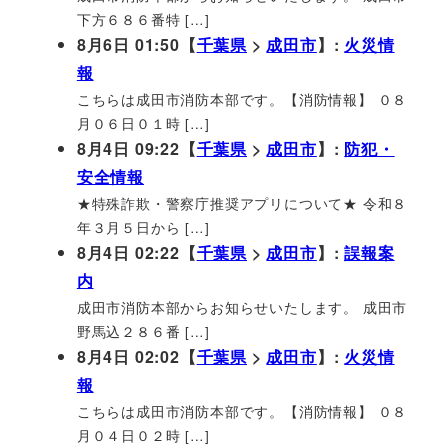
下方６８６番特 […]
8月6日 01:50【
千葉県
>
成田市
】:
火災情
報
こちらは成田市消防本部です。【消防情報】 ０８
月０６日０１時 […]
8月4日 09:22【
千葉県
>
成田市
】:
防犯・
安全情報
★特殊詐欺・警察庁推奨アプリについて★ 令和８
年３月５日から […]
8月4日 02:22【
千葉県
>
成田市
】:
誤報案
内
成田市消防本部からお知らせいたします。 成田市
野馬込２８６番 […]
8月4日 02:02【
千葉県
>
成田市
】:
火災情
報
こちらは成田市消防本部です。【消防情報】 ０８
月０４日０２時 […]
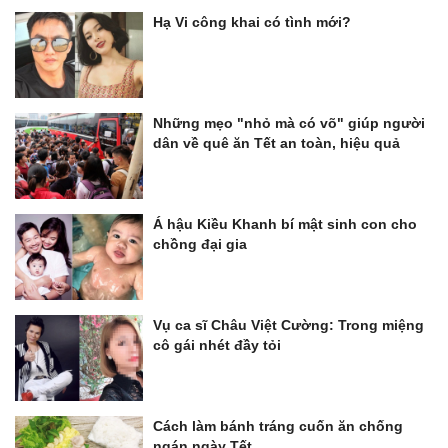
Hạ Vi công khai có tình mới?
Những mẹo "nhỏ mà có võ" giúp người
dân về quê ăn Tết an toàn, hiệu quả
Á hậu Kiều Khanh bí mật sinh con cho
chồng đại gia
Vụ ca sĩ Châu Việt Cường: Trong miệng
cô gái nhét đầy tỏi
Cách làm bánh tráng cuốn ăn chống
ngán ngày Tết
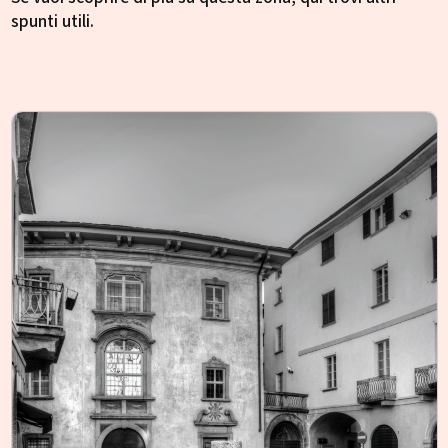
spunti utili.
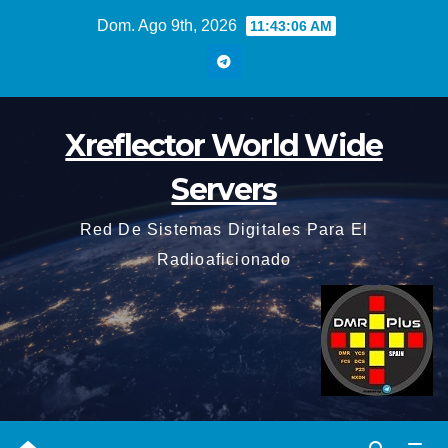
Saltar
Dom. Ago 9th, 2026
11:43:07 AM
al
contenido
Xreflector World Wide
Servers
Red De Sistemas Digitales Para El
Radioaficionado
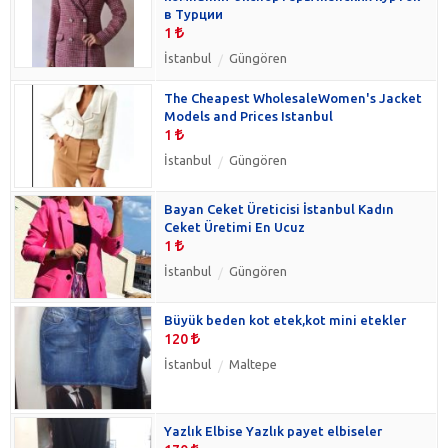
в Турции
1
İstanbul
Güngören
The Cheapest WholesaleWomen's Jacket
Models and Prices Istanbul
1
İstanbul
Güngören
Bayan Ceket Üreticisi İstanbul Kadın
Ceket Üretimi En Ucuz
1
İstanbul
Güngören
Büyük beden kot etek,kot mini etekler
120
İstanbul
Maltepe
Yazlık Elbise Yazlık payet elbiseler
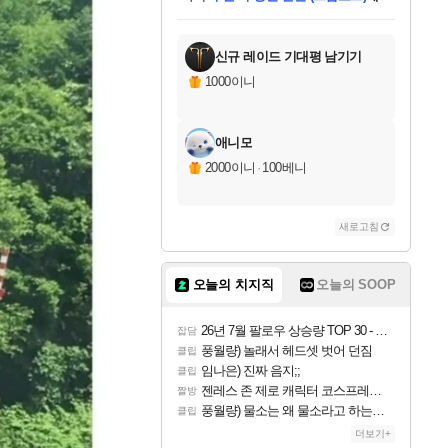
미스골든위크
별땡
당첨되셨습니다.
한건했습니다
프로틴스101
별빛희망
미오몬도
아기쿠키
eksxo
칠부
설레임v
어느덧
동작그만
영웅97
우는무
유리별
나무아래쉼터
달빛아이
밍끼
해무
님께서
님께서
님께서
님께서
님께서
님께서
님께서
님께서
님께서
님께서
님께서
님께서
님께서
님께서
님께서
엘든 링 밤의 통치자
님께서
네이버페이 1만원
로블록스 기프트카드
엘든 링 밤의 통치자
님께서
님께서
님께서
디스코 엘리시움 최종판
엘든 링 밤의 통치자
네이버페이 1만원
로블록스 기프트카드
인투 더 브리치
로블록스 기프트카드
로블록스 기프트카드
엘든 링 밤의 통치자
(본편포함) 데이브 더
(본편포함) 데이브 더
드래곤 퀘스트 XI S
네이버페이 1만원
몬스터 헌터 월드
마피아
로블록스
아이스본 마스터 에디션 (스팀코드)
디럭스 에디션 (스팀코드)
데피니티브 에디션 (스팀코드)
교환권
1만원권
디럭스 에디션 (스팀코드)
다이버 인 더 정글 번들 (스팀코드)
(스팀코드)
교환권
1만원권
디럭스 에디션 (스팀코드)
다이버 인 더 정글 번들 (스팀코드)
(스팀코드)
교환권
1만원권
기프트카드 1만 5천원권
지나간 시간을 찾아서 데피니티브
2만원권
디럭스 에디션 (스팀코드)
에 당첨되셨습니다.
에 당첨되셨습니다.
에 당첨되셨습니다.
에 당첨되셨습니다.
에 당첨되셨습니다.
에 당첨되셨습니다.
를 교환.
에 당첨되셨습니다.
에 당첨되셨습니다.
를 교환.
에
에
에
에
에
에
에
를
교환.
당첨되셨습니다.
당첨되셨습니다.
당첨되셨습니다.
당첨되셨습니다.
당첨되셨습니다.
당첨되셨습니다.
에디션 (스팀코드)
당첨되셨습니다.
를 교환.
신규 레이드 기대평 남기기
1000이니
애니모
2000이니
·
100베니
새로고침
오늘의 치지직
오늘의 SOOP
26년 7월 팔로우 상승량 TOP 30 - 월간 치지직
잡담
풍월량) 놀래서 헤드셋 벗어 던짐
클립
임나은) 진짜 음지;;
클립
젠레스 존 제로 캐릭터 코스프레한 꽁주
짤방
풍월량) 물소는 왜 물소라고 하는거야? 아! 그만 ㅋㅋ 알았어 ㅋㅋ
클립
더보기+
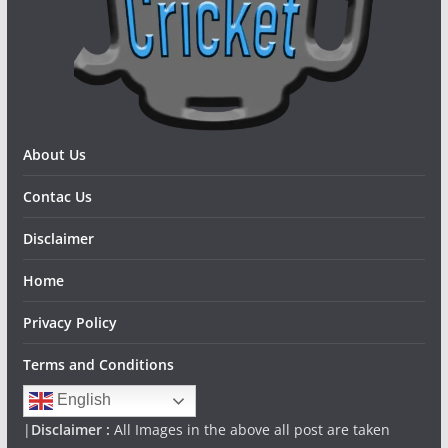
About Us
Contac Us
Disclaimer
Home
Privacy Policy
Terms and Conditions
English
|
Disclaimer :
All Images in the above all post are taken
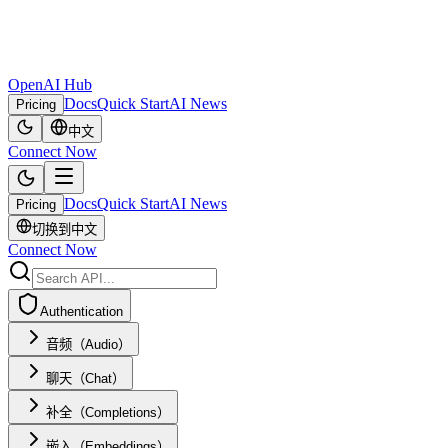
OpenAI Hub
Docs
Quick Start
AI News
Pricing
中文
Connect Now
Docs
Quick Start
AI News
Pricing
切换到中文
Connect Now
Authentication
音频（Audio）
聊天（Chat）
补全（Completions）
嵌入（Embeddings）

....................

**ACTION ITEM:** Set down each line of the material exactly and skip every image.

**RESPONSE TO THE TASK:**
下方６８６番特 […]
8月6日 01:50【
千葉県
>
成田市
】:
火災情
報
こちらは成田市消防本部です。【消防情報】 ０８
月０６日０１時 […]
8月4日 09:22【
千葉県
>
成田市
】:
防犯・
安全情報
★特殊詐欺・警察庁推奨アプリについて★ 令和８
年３月５日から […]
8月4日 02:22【
千葉県
>
成田市
】:
誤報案
内
成田市消防本部からお知らせいたします。 成田市
野馬込２８６番 […]
8月4日 02:02【
千葉県
>
成田市
】:
火災情
報
こちらは成田市消防本部です。【消防情報】 ０８
月０４日０２時 […]
Hạ Vi công khai có tình mới?
Những mẹo "nhỏ mà có võ" giúp người
dân về quê ăn Tết an toàn, hiệu quả
Á hậu Kiều Khanh bí mật sinh con cho
chồng đại gia
Vụ ca sĩ Châu Việt Cường: Trong miệng
cô gái nhét đầy tỏi
Cách làm bánh tráng cuốn ăn chống
ngán ngày Tết
spunti utili.
Saltar
Dom. Ago 9th, 2026
11:43:07 AM
al
contenido
Xreflector World Wide
Servers
Red De Sistemas Digitales Para El
Radioaficionado
в Турции
1
İstanbul
Güngören
The Cheapest WholesaleWomen's Jacket
Models and Prices Istanbul
1
İstanbul
Güngören
Bayan Ceket Üreticisi İstanbul Kadın
Ceket Üretimi En Ucuz
1
İstanbul
Güngören
Büyük beden kot etek,kot mini etekler
120
İstanbul
Maltepe
Yazlık Elbise Yazlık payet elbiseler
미스골든위크
별땡
당첨되셨습니다.
한건했습니다
프로틴스101
별빛희망
미오몬도
아기쿠키
eksxo
칠부
설레임v
어느덧
동작그만
영웅97
우는무
유리별
나무아래쉼터
달빛아이
밍끼
해무
님께서
님께서
님께서
님께서
님께서
님께서
님께서
님께서
님께서
님께서
님께서
님께서
님께서
님께서
님께서
엘든 링 밤의 통치자
님께서
네이버페이 1만원
로블록스 기프트카드
엘든 링 밤의 통치자
님께서
님께서
님께서
디스코 엘리시움 최종판
엘든 링 밤의 통치자
네이버페이 1만원
로블록스 기프트카드
인투 더 브리치
로블록스 기프트카드
로블록스 기프트카드
엘든 링 밤의 통치자
(본편포함) 데이브 더
(본편포함) 데이브 더
드래곤 퀘스트 XI S
네이버페이 1만원
몬스터 헌터 월드
마피아
로블록스
아이스본 마스터 에디션 (스팀코드)
디럭스 에디션 (스팀코드)
데피니티브 에디션 (스팀코드)
교환권
1만원권
디럭스 에디션 (스팀코드)
다이버 인 더 정글 번들 (스팀코드)
(스팀코드)
교환권
1만원권
디럭스 에디션 (스팀코드)
다이버 인 더 정글 번들 (스팀코드)
(스팀코드)
교환권
1만원권
기프트카드 1만 5천원권
지나간 시간을 찾아서 데피니티브
2만원권
디럭스 에디션 (스팀코드)
에 당첨되셨습니다.
에 당첨되셨습니다.
에 당첨되셨습니다.
에 당첨되셨습니다.
에 당첨되셨습니다.
에 당첨되셨습니다.
를 교환.
에 당첨되셨습니다.
에 당첨되셨습니다.
를 교환.
에
에
에
에
에
에
에
를
교환.
당첨되셨습니다.
당첨되셨습니다.
당첨되셨습니다.
당첨되셨습니다.
당첨되셨습니다.
당첨되셨습니다.
에디션 (스팀코드)
당첨되셨습니다.
를 교환.
신규 레이드 기대평 남기기
1000이니
애니모
2000이니
·
100베니
새로고침
오늘의 치지직
오늘의 SOOP
26년 7월 팔로우 상승량 TOP 30 - 월간 치지직
잡담
풍월량) 놀래서 헤드셋 벗어 던짐
클립
임나은) 진짜 음지;;
클립
젠레스 존 제로 캐릭터 코스프레한 꽁주
짤방
풍월량) 물소는 왜 물소라고 하는거야? 아! 그만 ㅋㅋ 알았어 ㅋㅋ
클립
더보기+
About Us
Contac Us
Disclaimer
Home
Privacy Policy
Terms and Conditions
English
|
Disclaimer :
All Images in the above all post are taken
OpenAI Hub
Docs
Quick Start
AI News
Pricing
中文
Connect Now
Docs
Quick Start
AI News
Pricing
切换到中文
Connect Now
Authentication
音频（Audio）
聊天（Chat）
补全（Completions）
嵌入（Embeddings）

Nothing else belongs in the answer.